Beside the console output ErrorAnalyzer generates the following files.
eaLogFile.log: ErrorAnalyzer log file including reporting of each AnalyzereaAnalyzerSummary.csv: ErrorAnalyzer comma separated file including reporting of fixable fails with error patternseaInspectorWaves.fst: ErrorAnalyzer traces giving details regarding the result of each Analyzer and Inspector in GTKWave FST formateaInspectorWaves.vcd: ErrorAnalyzer traces giving details regarding the result of each Analyzer and Inspector in vcd format
Within each of the examples different errors can be inserted. The errors can selectively enabled via defines. The simulations are started via make command. All available options can be shown via make help.
Not all examples run with all simulators and verification environments (eg cocotb versus plain testbench). An overview of the available examples and the supported simulators can be found under ErrorAnalyzer example matrix.
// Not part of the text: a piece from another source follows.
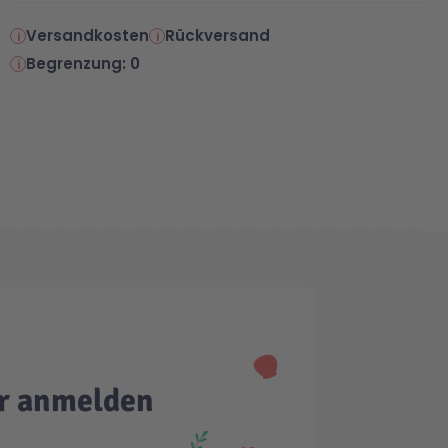
Versandkosten
Rückversand
Begrenzung: 0
er anmelden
As there are different integration methods for ErrorAnalyzer, a few different approaches can be made. The Verilog Procedural Interface allows user to call ErrorAnalyzer functionality from interactive mode. API functions are enlisted here.
The example meas consists of an RTL design called meas_top. It contains an SPI master with two channels for reading in ADC data, an average for each channel and a second SPI master for transferring the averaged data to a DAC. The ADC and the DAC are modeled within the verification environment as VIPs.
The block diagram of the example design can be found under meas_top_tb.
The table below contains all triggerable errors, which allow modification of the verification environment, together with short description.
| Simulation fail triggers | Error description |
|---|---|
| EA_ERROR_BITSHIFT | Bit shift error |
| EA_ERROR_TIMESHIFT | Time shift error |
| EA_ERROR_SAT | Saturation error |
| EA_ERROR_STUCK | Stuck at error |
The following four commands modify the design and the verification environment to trigger simulation fails.
make EA_ERROR_BITSHIFT='en'
make EA_ERROR_TIMESHIFT='en'
make EA_ERROR_SAT='en'
make EA_ERROR_STUCK='en'
The example shiftreg consists of an RTL design called ste_shift_reg. It contains simple shift register with synchronous clear and a parallel load.
The table below contains all triggerable errors, which allow modification of the verification environment, together with short description.
| Simulation fail triggers | Error description |
|---|---|
| EA_ERROR_BITSHIFT | Bit shift error |
| EA_ERROR_BITSINVERSED | Inversed bits error |
| EA_ERROR_BITSREVERSED | Reversed bits error |
| EA_ERROR_BYTESSWAPPED | Swapped bytes error |
| EA_ERROR_CONST | Constant value error |
The following five commands modify the design and the verification environment to trigger simulation fails.
make EA_ERROR_BITSHIFT='en'
make EA_ERROR_BITSINVERSED='en'
make EA_ERROR_BITSREVERSED='en'
make EA_ERROR_BYTESSWAPPED='en'
make EA_ERROR_CONST='en'
The example division consists of an RTL design called div_int. It divides an integer by another integer and results in a quotient and remainder.
The table below contains all triggerable errors, which allow modification of the verification environment, together with short description.
| Simulation fail triggers | Error description |
|---|---|
| EA_ERROR_DBZ | Division by 0 error |
| EA_ERROR_SHIFT | Bit shift error |
The following two commands modify the design and the verification environment to trigger simulation fails.
make EA_ERROR_DBZ='en'
make EA_ERROR_SHIFT='en'
The example logging shows how to use the various logging functions through the API.